Hybrid retrieval fuses BM25 and dense rankings with Reciprocal Rank Fusion (RRF). Dense is opt-in: pip install largestack[rag] for sentence-transformers, or pass your own embed_fn.

Methods

Method Returns Notes
retrieve(query, top_k=None) list[dict] {"text", "score", "index"} (+"rerank_score" if reranking)
build_context(query, top_k=None) str retrieved chunks joined as [Source 1] ... [Source 2] ...
as_tool() @tool a search_knowledge(query) tool you can hand to an Agent
ingest(documents) chunk + (re)index more documents
print(rag.build_context("refund window"))
# [Source 1] Refunds are available within 30 days of purchase.

tool = rag.as_tool()        # name: "search_knowledge" — pass to Agent(tools=[tool])

Reranking (opt-in)

Pass a Reranker to re-score retrieved candidates for precision. The default keyword mode (TF-IDF + n-gram overlap) needs no extra deps; other modes are opt-in.
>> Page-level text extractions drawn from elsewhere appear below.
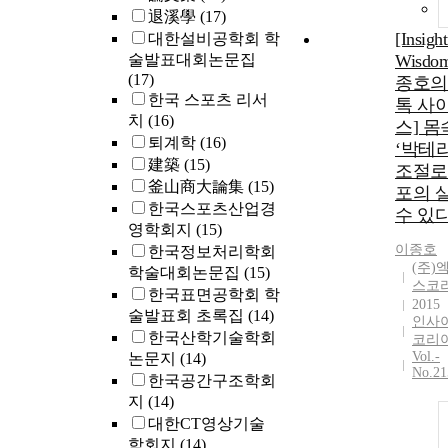
退溪學
(17)
[Insigh
대한설비공학회 학
술발표대회논문집
Wisdo
(17)
종호의
한국 스포츠 리서
톡 사
치
(16)
스] 몸
퇴계학
(16)
‘박테
建築
(15)
조절로
釜山商大論集
(15)
포의 살
한국스포츠산업경
수 있
영학회지
(15)
이종호
한국정보처리학회
(주)
학술대회논문집
(15)
스코
한국표면공학회 학
2015
술발표회 초록집
(14)
인사
한국산학기술학회
코리
Vol.-
논문지
(14)
No.21
한국공간구조학회
지
(14)
대한CT영상기술
학회지
(14)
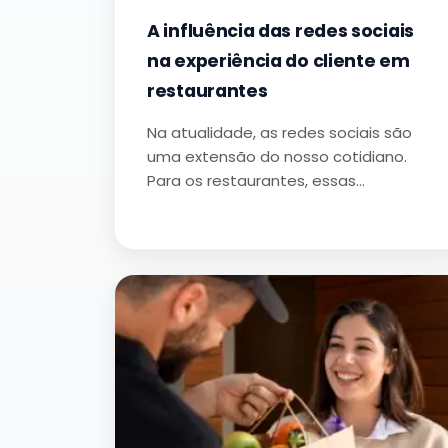
A influência das redes sociais
na experiência do cliente em
restaurantes
Na atualidade, as redes sociais são
uma extensão do nosso cotidiano.
Para os restaurantes, essas…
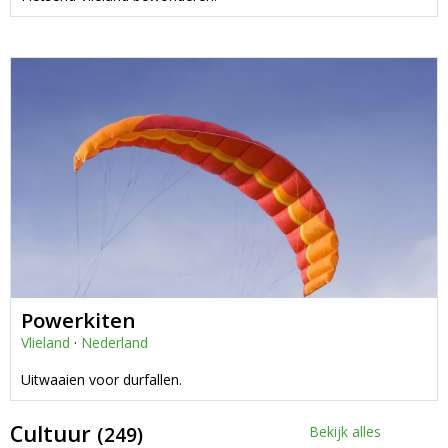
Powerkiten
Vlieland
·
Nederland
Uitwaaien voor durfallen.
Cultuur
(249)
Bekijk alles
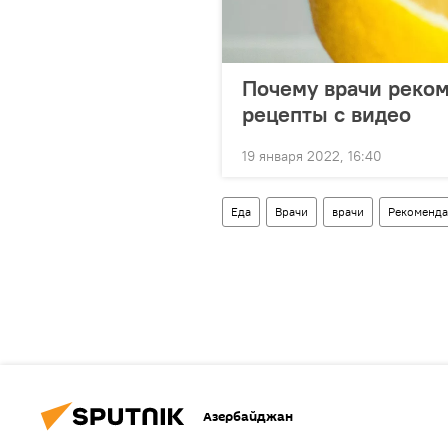
Почему врачи реко
рецепты с видео
19 января 2022, 16:40
Еда
Врачи
врачи
Рекоменд
Азербайджан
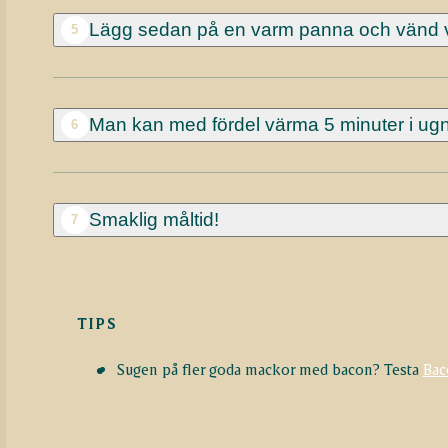
Lägg sedan på en varm panna och vänd v
5
Man kan med fördel värma 5 minuter i ugn
6
Smaklig måltid!
7
TIPS
Sugen på fler goda mackor med bacon? Testa
Bac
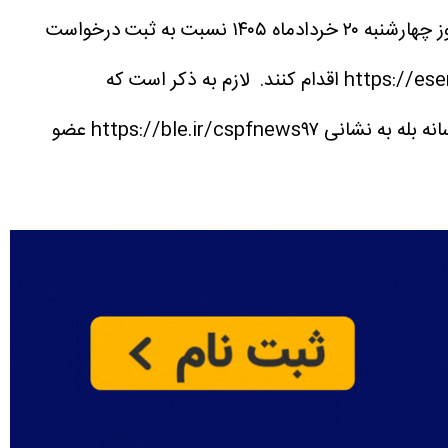
بازنشستگان و وظیفه بگیران صندوق بازنشستگی کشوری حداکثر تا پایان روز چهارشنبه ۲۰ خردادماه ۱۴۰۵ نسبت به ثبت درخواست
لازم به ذکر است که
بازنشستگان و وظیفه‌بگیران کشوری برای اطلاع از نتایج وام ۱۴۰۵، نوبت بندی وام در کانال رسمی این صندوق در پیام رسانه بله به نشانی https://ble.ir/cspfnews۹۷ عضو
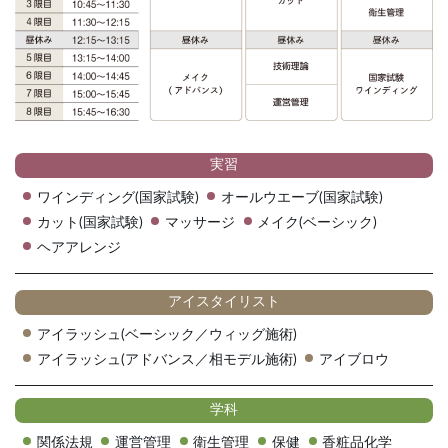
実習
ワインディング(国家試験)
オールウエーブ(国家試験)
カット(国家試験)
マッサージ
メイク(ベーシック)
ヘアアレンジ
アイスタイリスト
アイラッシュ(ベーシック／ウィッグ施術)
アイラッシュ(アドバンス／相モデル施術)
アイブロウ
学科
関係法規
運営管理
衛生管理
保健
香粧品化学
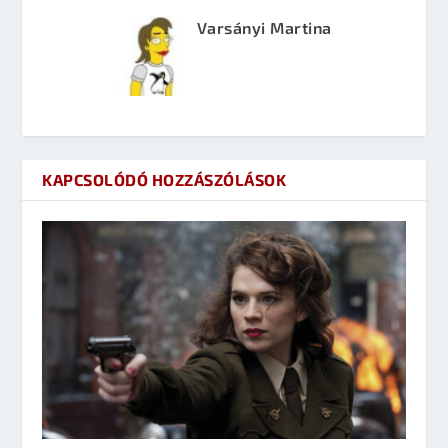
Varsányi Martina
KAPCSOLÓDÓ HOZZÁSZÓLÁSOK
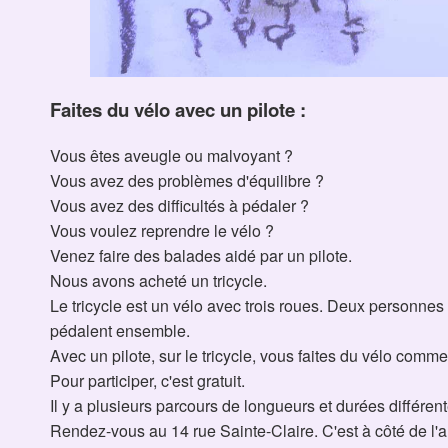
Faites du vélo avec un pilote :
Vous êtes aveugle ou malvoyant ?
Vous avez des problèmes d'équilibre ?
Vous avez des difficultés à pédaler ?
Vous voulez reprendre le vélo ?
Venez faire des balades aidé par un pilote.
Nous avons acheté un tricycle.
Le tricycle est un vélo avec trois roues. Deux personnes s
pédalent ensemble.
Avec un pilote, sur le tricycle, vous faites du vélo com
Pour participer, c'est gratuit.
Il y a plusieurs parcours de longueurs et durées différent
Rendez-vous au 14 rue Sainte-Claire. C'est à côté de l'ar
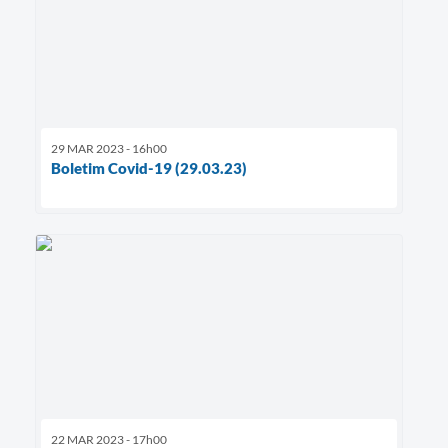
29 MAR 2023 - 16h00
Boletim Covid-19 (29.03.23)
22 MAR 2023 - 17h00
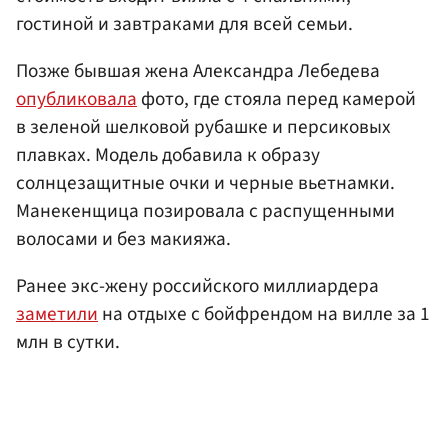
гостиной и завтраками для всей семьи.
Позже бывшая жена Александра Лебедева
опубликовала
фото, где стояла перед камерой
в зеленой шелковой рубашке и персиковых
плавках. Модель добавила к образу
солнцезащитные очки и черные вьетнамки.
Манекенщица позировала с распущенными
волосами и без макияжа.
Ранее экс-жену российского миллиардера
заметили
на отдыхе с бойфрендом на вилле за 1
млн в сутки.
from largestack.rag import create_rag
from largestack._rag.reranker import Reranker

rag = create_rag(docs, top_k=2, reranker=Reranker(mode="keyword"))
hits = rag.retrieve("refund window")   # each hit now has a "rerank_score"
mode Backend Deps / auth
"keyword" TF-IDF + n-gram overlap none (default)
"cross_encoder" local BAAI/bge-reranker-v2-m3 sentence-transformers
"cohere" Cohere Rerank API COHERE_API_KEY (or LARGESTACK_COHERE_API_KEY)
"voyage" Voyage AI Rerank API VOYAGE_API_KEY (or LARGESTACK_VOYAGE_API_KEY)
"custom" your custom_fn(query, docs) none

API/model modes fall back to keyword if the key/package is missing.

Citations

For per-sentence citation mapping against trusted sources, use the secure pipeline, which returns grounded answers with citations/sources. See Secure RAG agent.

Vector-store backends

largestack._vectorstores ships 18 adapters that all implement the same async VectorStore interface (upsert / query(vector, top_k, filter) / delete / close), so they're interchangeable. They are not auto-wired into create_ragcreate_rag retrieves over in-memory chunks (BM25, + dense embeddings when enabled). Wire a store in your own code (e.g. embed chunks, upsert, then query per request).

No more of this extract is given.